Programming’s dirty word


Us programmers tend to be a logical, pragmatic bunch. We’re good at choosing the option that is strictly speaking the most practical. And yet, I have yet to hear a programmer ask the question “Will anyone want to work with this?”

And there’s the dirty word: want. Many times, we get so caught up in finding the way that will be the most efficient that we forget why we became programmers. I don’t know about you, the reader, but I became a programmer because it’s fun. The moment I stop enjoying what I do is the moment I stop being a programmer and start being a paid coding monkey.

And here’s the kicker: this rabid focus that we have on the practical isn’t practical. It’s quite idealistic in fact. Looking back, the best projects that I’ve completed aren’t the ones where I had an easy, efficient way out. In fact, they’re frequently projects where I get to try something new out or get my hands dirty discovering better ways to solve old problems. In short, as long as you don’t get too distracted from the task at hand, wants are practical.

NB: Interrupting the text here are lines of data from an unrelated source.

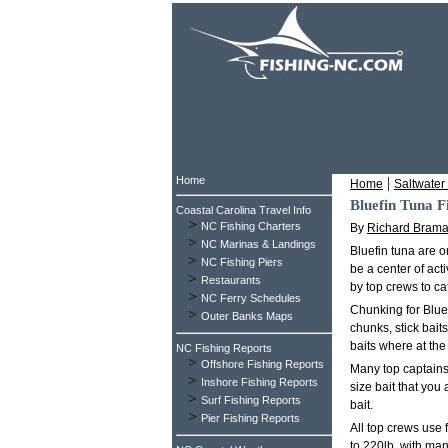
Home
|
Home
Saltwater 
Bluefin Tuna F
Coastal Carolina Travel Info
>
NC Fishing Charters
By
Richard Bram
>
NC Marinas & Landings
Bluefin tuna are 
>
NC Fishing Piers
be a center of act
>
Restaurants
by top crews to ca
>
NC Ferry Schedules
Chunking for Blue
>
Outer Banks Maps
chunks, stick bait
baits where at the 
NC Fishing Reports
>
Offshore Fishing Reports
Many top captains 
>
Inshore Fishing Reports
size bait that you 
>
Surf Fishing Reports
bait.
>
Pier Fishing Reports
All top crews use 
to 220lb, with man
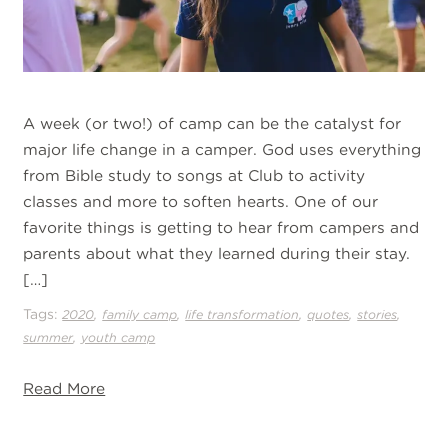
A week (or two!) of camp can be the catalyst for
major life change in a camper. God uses everything
from Bible study to songs at Club to activity
classes and more to soften hearts. One of our
favorite things is getting to hear from campers and
parents about what they learned during their stay.
[…]
Tags:
,
,
,
,
,
2020
family camp
life transformation
quotes
stories
,
summer
youth camp
Read More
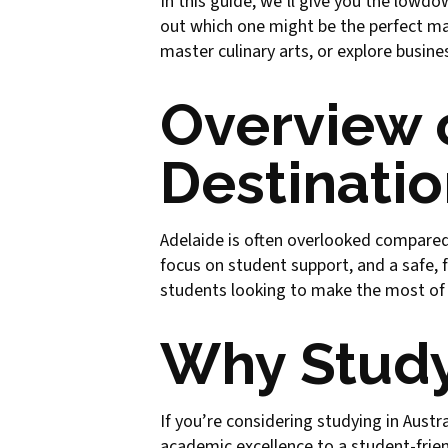
In this guide, we’ll give you the lowdo
out which one might be the perfect ma
master culinary arts, or explore busi
Overview 
Destinatio
Adelaide is often overlooked compared to
focus on student support, and a safe,
students looking to make the most of th
Why Study
If you’re considering studying in Austr
academic excellence to a student-friend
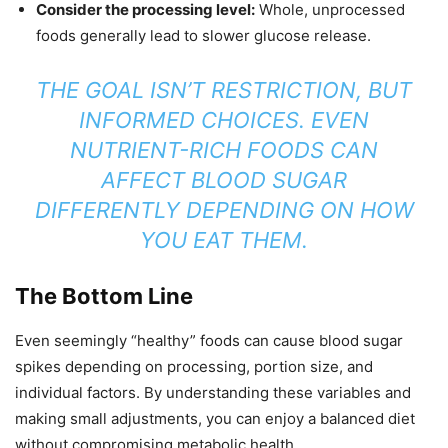
Consider the processing level:
Whole, unprocessed
foods generally lead to slower glucose release.
THE GOAL ISN’T RESTRICTION, BUT
INFORMED CHOICES. EVEN
NUTRIENT-RICH FOODS CAN
AFFECT BLOOD SUGAR
DIFFERENTLY DEPENDING ON HOW
YOU EAT THEM.
The Bottom Line
Even seemingly “healthy” foods can cause blood sugar
spikes depending on processing, portion size, and
individual factors. By understanding these variables and
making small adjustments, you can enjoy a balanced diet
without compromising metabolic health.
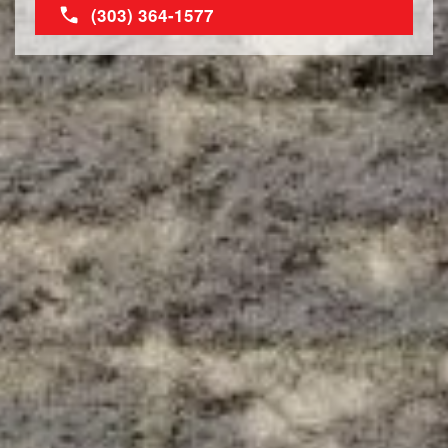
(303) 364-1577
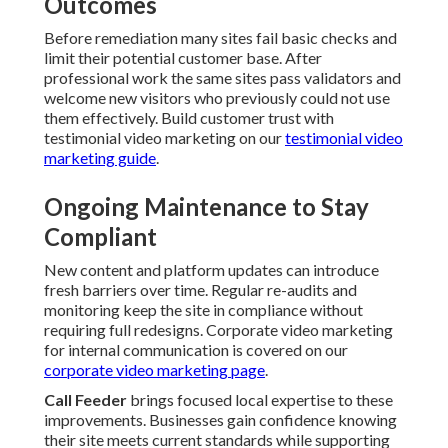
Outcomes
Before remediation many sites fail basic checks and
limit their potential customer base. After
professional work the same sites pass validators and
welcome new visitors who previously could not use
them effectively. Build customer trust with
testimonial video marketing on our
testimonial video
marketing guide
.
Ongoing Maintenance to Stay
Compliant
New content and platform updates can introduce
fresh barriers over time. Regular re-audits and
monitoring keep the site in compliance without
requiring full redesigns. Corporate video marketing
for internal communication is covered on our
corporate video marketing page
.
Call Feeder
brings focused local expertise to these
improvements. Businesses gain confidence knowing
their site meets current standards while supporting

Now, I already know what counterarguments I’m going to receive from this post, so let me take a moment to address them:

  • You can’t always get what you want. And you would be absolutely right to make this point. No matter what you do, you’re always going to run into a situation where you have to do something you don’t want to do. However, you don’t completely abandon the idea of life just because you’re going to die at some point. Instead, you focus on living as long and enjoyable a life as you can.
  • You’re putting your own desires ahead of your team’s. I’m certainly not arguing that any individual programmer needs to be able to sabotage the rest of the team just because they want something. It is extremely important that you take what others want into consideration in addition to what you want.
  • Programmers need to focus on building a product, not the code. This sounds like something a Product Manager or startup founder would say. And I would agree with it to a certain point. It’s important to work on a product that’s important to you. However, I’m not a Product Manager or startup founder. I’m a programmer, and product design really makes up about 10% of my overall job (and that’s being generous). The rest of that time is spent coding. And programmers shouldn’t have to apologize for wanting to make that time as pleasant as possible.
  • You’re not being pragmatic. You’re right, I’m not being completely pragmatic, and neither should you. The ideal solution is one that is pragmatic and enjoyable. Given a choice between a pragmatic solution and fun one, you should always choose the pragmatic one. After all, a fun but completely impractical idea will never see the light of day. However, things are rarely so black and white. You have to learn to balance tradeoffs. Such as the tradeoff between practicality and enjoyment.